En effet, malgré le dénominateur commun que partagent les Kurdes, celui d’une histoire faite d’oppression, d’insurrections et de répression au fil des siècles, chaque pays de peuplement kurde détient sa propre mosaïque de mouvements kurdes, alliés ou opposés les uns les autres à différents niveaux, tant nationalement qu’internationalement. L’incapacité des Kurdes de Syrie et d’Irak a réellement s’unir face à la menace djihadiste durant la guerre contre Daech (2013-en cours) a ainsi pu étonner, d’autant plus si l’on tient compte des renforts envoyés par des mouvements kurdes iraniens à leurs congénères irakiens par exemple [1], ou encore l’accueil chaleureux réservé par les Kurdes irakiens à leurs congénères syriens lors de l’offensive turque « Source de Paix ».

Pourquoi les différents mouvements kurdes ne s’unissent-ils pas sous un seul et même drapeau afin de porter leurs revendications identitaires ? Quels différends empêchent les Kurdes de s’unir ? Le présent article débutera ainsi par un rappel de l’histoire contemporaine des Kurdes afin d’appréhender plus en détails le cadre politique et institutionnel qui est le leur aujourd’hui. Une approche thématique sera ensuite privilégiée afin de traiter dans un premier temps du PKK et de la constellation de satellites qui l’accompagne (partie I) avant d’étudier plus en détails les partis kurdes syriens, irakiens et iraniens, dont les destins ne sont pas liés mais ne cessent de s’entremêler depuis une quarantaine d’années et, en particulier, depuis l’irruption du PKK sur la scène politico-militaire kurde (partie II).

A noter que cet article se concentre uniquement sur le volet politique des relations entre mouvements kurdes : il n’est pas question ici de traiter des obstacles linguistiques, religieux ou culturels de manière générale qui s’opposent à une unification des Kurdes. Ce volet culturel fera prochainement l’objet d’un article dans Les clés du Moyen-Orient.

Préalable nécessaire à la compréhension des relations entre les organisations kurdes : un bref rappel historique et politique

Si l’histoire exacte des Kurdes fait encore l’objet de nombreux débats - au sujet notamment de leurs origines exactes [2] -, les historiens sont en revanche unanimes sur le fait que les Kurdes ont été opprimés de façon quasi-discontinue depuis la fin du Moyen Âge, expliquant par la même occasion une histoire insurrectionnelle et clandestine particulièrement riche.

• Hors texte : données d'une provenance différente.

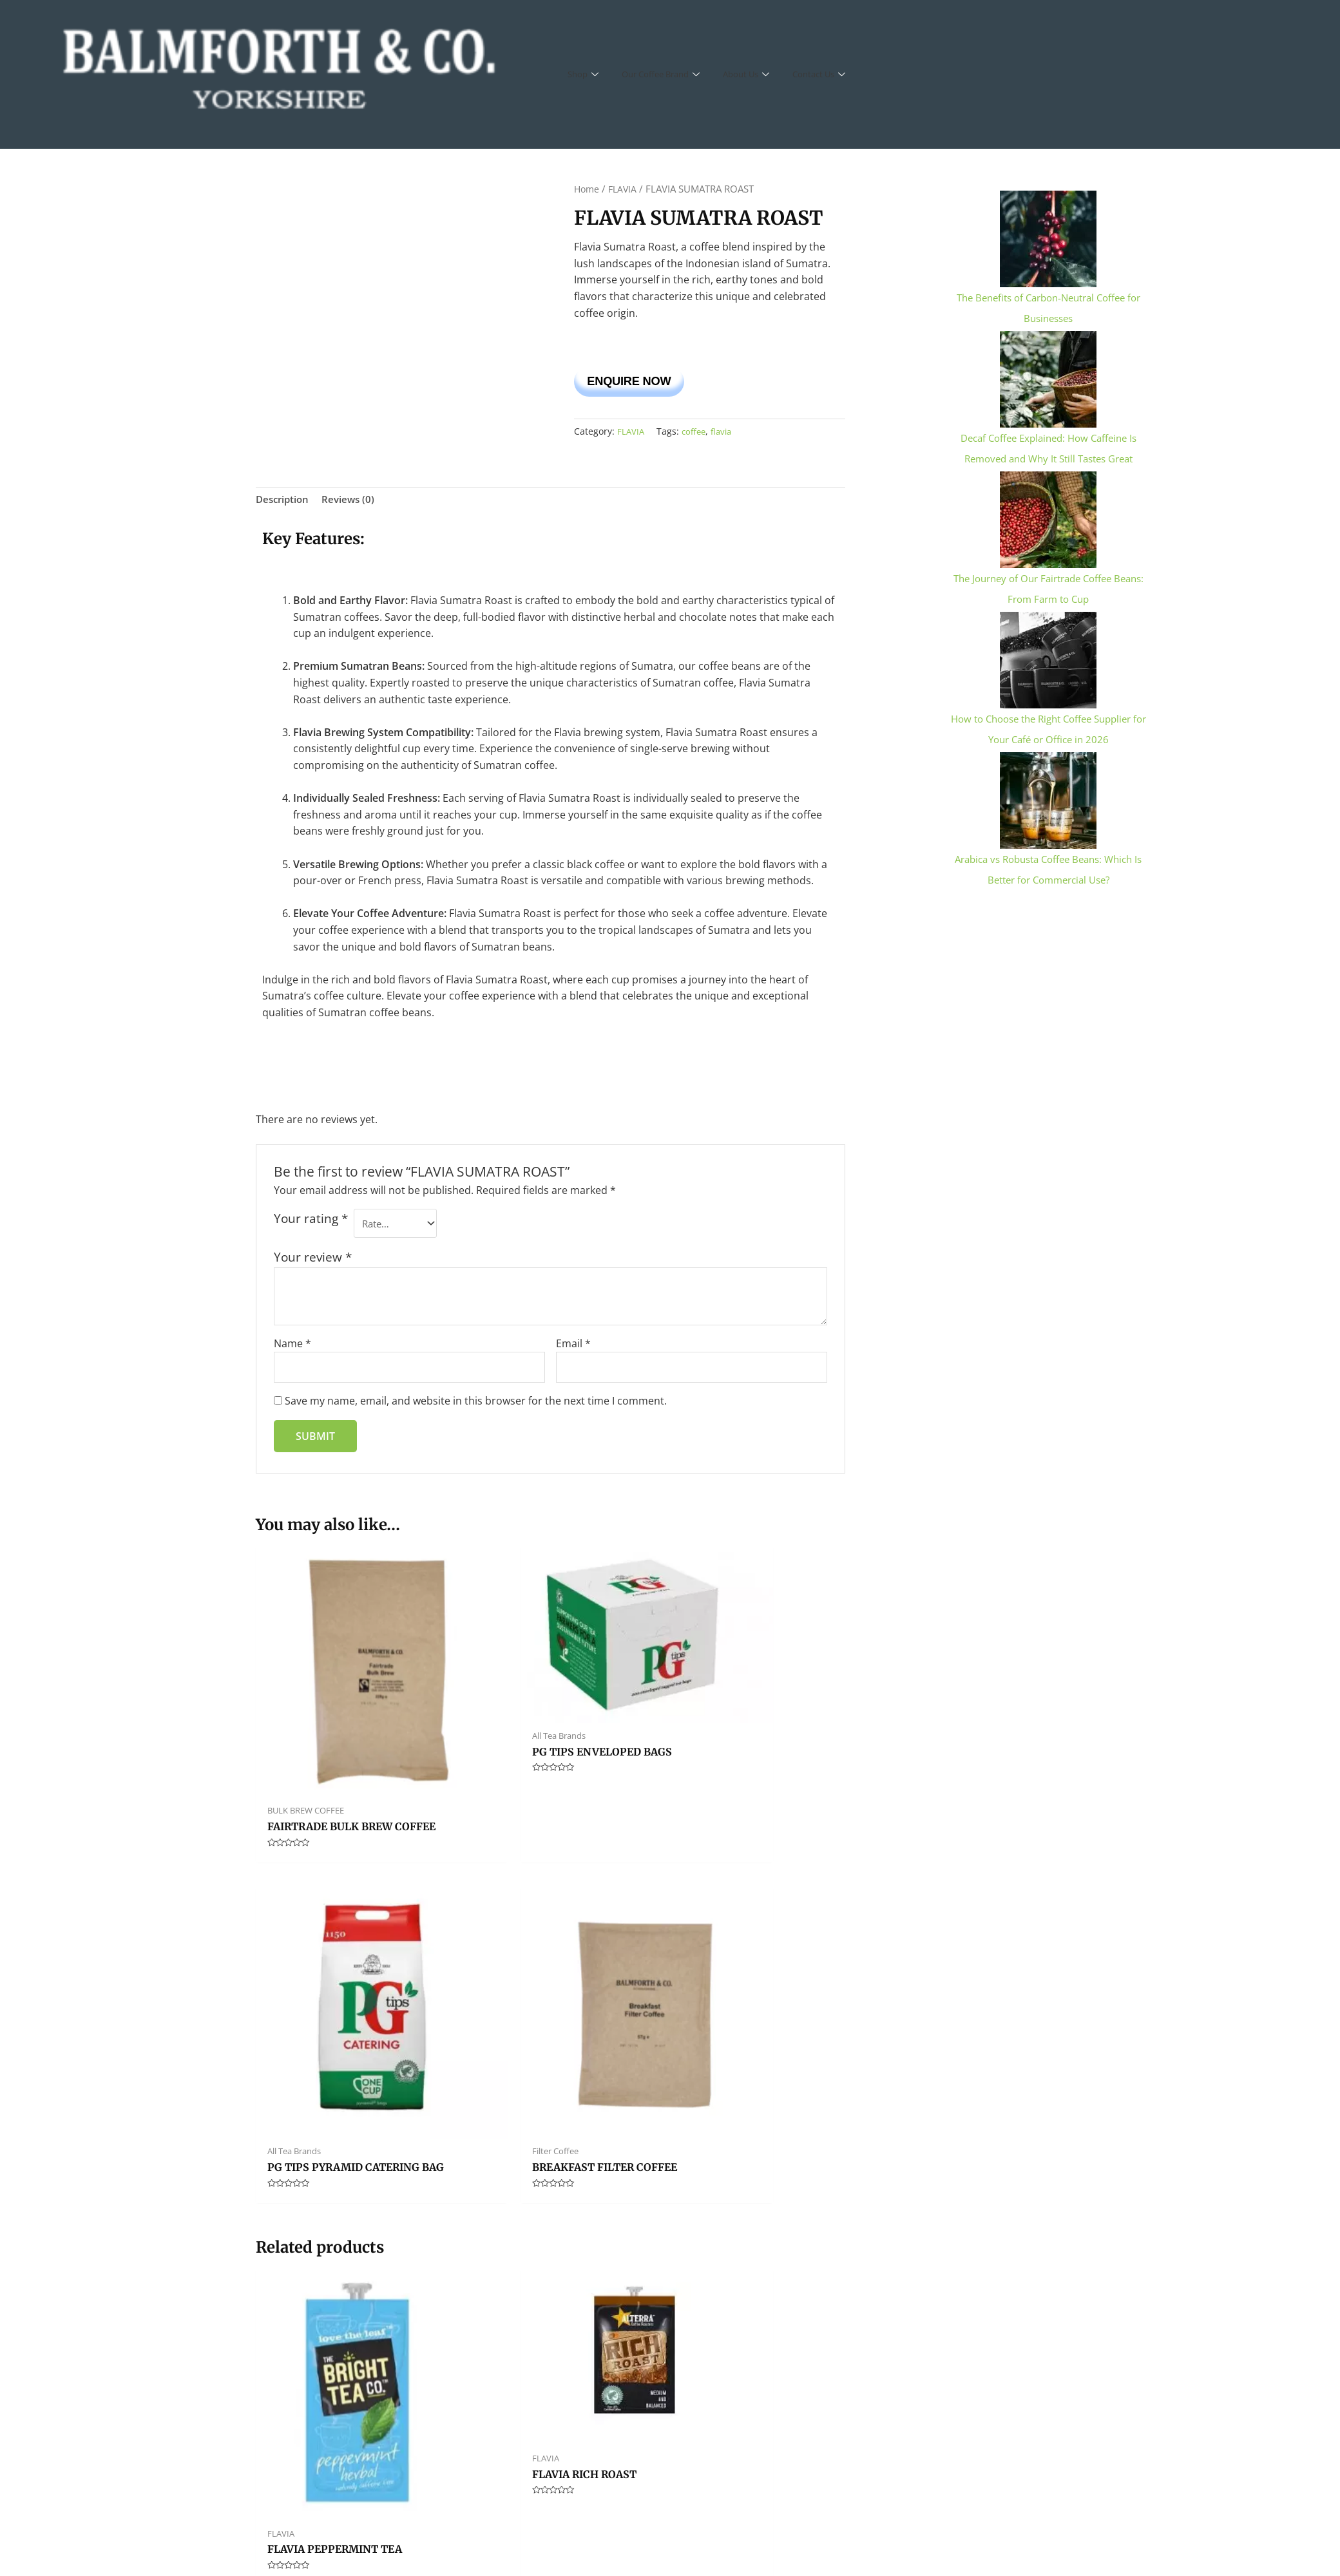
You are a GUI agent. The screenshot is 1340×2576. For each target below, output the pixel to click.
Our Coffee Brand (668, 74)
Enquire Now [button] (650, 381)
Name (292, 1349)
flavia (725, 436)
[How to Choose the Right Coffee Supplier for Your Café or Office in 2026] (1048, 659)
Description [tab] (284, 504)
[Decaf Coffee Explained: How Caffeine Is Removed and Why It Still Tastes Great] (1048, 378)
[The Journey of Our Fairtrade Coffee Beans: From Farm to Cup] (1048, 518)
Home (587, 188)
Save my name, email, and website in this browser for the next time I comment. (476, 1409)
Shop (584, 74)
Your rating (311, 1224)
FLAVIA (625, 188)
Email (573, 1349)
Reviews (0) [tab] (352, 504)
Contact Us (840, 74)
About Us (762, 74)
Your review (313, 1263)
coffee (696, 436)
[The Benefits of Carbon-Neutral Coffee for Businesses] (1048, 238)
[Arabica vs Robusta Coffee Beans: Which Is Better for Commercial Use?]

Dans ce cadre, le fer de lance du combat politique et militaire kurde sera incarné, dans l’histoire contemporaine, par le clan Barzani, aujourd’hui à la tête du Gouvernement régional du Kurdistan (GRK) : Mustafa Barzani sera le chef des armées de l’éphémère République kurde de Mahābād (1945-1947), son fils Massoud Barzani sera le leader des insurrections victorieuses du peuple kurde en Irak dans les années 1980, tandis que le fils de ce dernier, Masrour Barzani, est aujourd’hui le Premier ministre du GRK. Les Barzani assument une position résolument nationaliste et autonomiste - après avoir été sécessionniste pendant environ un demi-siècle [3].

Le mouvement des Barzani, le Parti démocratique du Kurdistan (PDK) devient si incontournable au cours de la seconde moitié du XXème siècle, qu’il soutient des filiales aux Kurdistan syrien (naissance du PDK de Syrie, le PDKS, en 1957 [4]) ou des partenaires proches (à l’instar du PDKI en Iran, qui sera sur le point de procéder en 1958 à une unification avec le PDK des Barzani mais en sera finalement empêché par l’intervention des services de renseignement iraniens de l’époque, le SAVAK, qui démantèleront, temporairement, le mouvement kurde iranien [5]).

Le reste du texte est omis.